Naked woman rescued 3 miles off Newport Beach puzzles officials
Officials are unsure how a woman ended up naked in the water three miles off the Newport Beach coast before being rescued Sunday.
A pair of kayakers found the 28-year-old around 10 a.m. She was calling for help about three miles out from the Newport Harbor jetty, said Sgt. D.J. Haldeman of the Orange County Sheriff’s Department Harbor Patrol.
According to Haldeman, the woman — whom authorities didn’t identify — was alone without a boat, a flotation device or even a bathing suit.
“She was completely naked,” he said.
The woman told Harbor Patrol deputies that she had been in the water since the night before.
She said she was swimming at around 5:30 p.m. Saturday near 19th Street when a rip current swept her out, Haldeman said.
At some point during the roughly 16 hours, the woman said, she took off her swimsuit “so it wouldn’t restrict her in her abilities to swim,” Haldeman said.
When Harbor Patrol deputies arrived in a boat to take the woman to shore, they were ready to treat her for hypothermia, but she seemed fine, according to Haldeman.
Jennifer Manzella, spokeswoman for the Newport Beach police and fire departments, said officials checked the woman’s story to make sure they hadn’t accidentally overlooked her on Saturday night.

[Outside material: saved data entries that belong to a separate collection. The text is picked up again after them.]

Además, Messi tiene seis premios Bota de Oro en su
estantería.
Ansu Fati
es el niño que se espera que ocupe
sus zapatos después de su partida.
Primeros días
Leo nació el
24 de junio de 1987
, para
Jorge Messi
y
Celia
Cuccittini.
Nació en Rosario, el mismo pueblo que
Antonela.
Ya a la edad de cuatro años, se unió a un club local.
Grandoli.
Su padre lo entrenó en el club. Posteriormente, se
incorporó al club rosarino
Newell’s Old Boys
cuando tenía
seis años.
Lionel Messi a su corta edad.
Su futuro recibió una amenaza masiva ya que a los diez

A lifeguard would have been stationed near 19th Street at 5:30 p.m. Saturday, but officials haven’t found anyone who saw the woman go in the water, Manzella said.

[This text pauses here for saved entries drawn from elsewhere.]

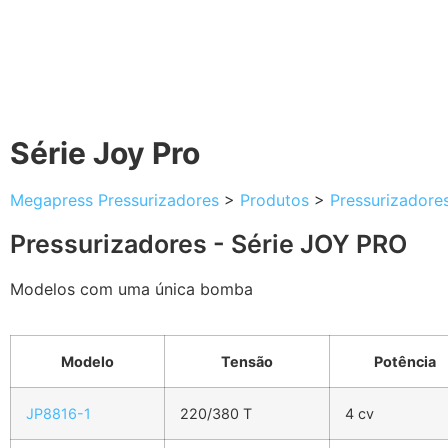
Série Joy Pro
Megapress Pressurizadores
>
Produtos
>
Pressurizadore
Pressurizadores - Série JOY PRO
Modelos com uma única bomba
Modelo
Tensão
Potência
JP8816-1
220/380 T
4 cv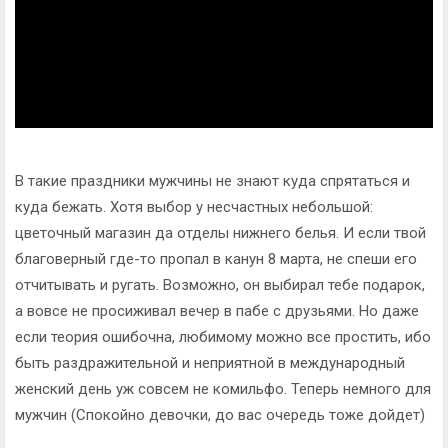
В такие праздники мужчины не знают куда спрятаться и
куда бежать. Хотя выбор у несчастных небольшой:
цветочный магазин да отделы нижнего белья. И если твой
благоверный где-то пропал в канун 8 марта, не спеши его
отчитывать и ругать. Возможно, он выбирал тебе подарок,
а вовсе не просиживал вечер в пабе с друзьями. Но даже
если теория ошибочна, любимому можно все простить, ибо
быть раздражительной и неприятной в международный
женский день уж совсем не комильфо. Теперь немного для
мужчин (Спокойно девочки, до вас очередь тоже дойдет)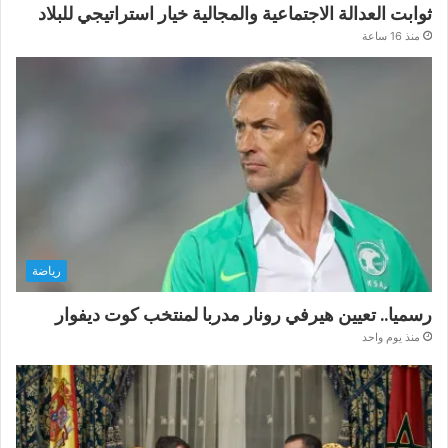
ثوابت العدالة الاجتماعية والمجالية خيار استراتيجي للبلاد
منذ 16 ساعة
رياضة
رسميا.. تعيين هيرفي رونار مدربا لمنتخب كوت ديفوار
منذ يوم واحد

The Fire Department couldn’t find belongings that the woman said she left on the beach, Manzella said. If a lifeguard had found the items unattended on the beach at the end of the day, he or she would have investigated, Manzella said.
Newport Beach lifeguard David Pratt said it would be impossible for a rip current to pull the woman three miles into the ocean. Usually, such currents dissipate 50 to 200 feet out. Even in the most extreme surf, they pull for only 500 or 600 feet, Pratt said.
The woman also was about three miles down the coast from where she said she had started swimming.
“She was really far out,” Manzella said.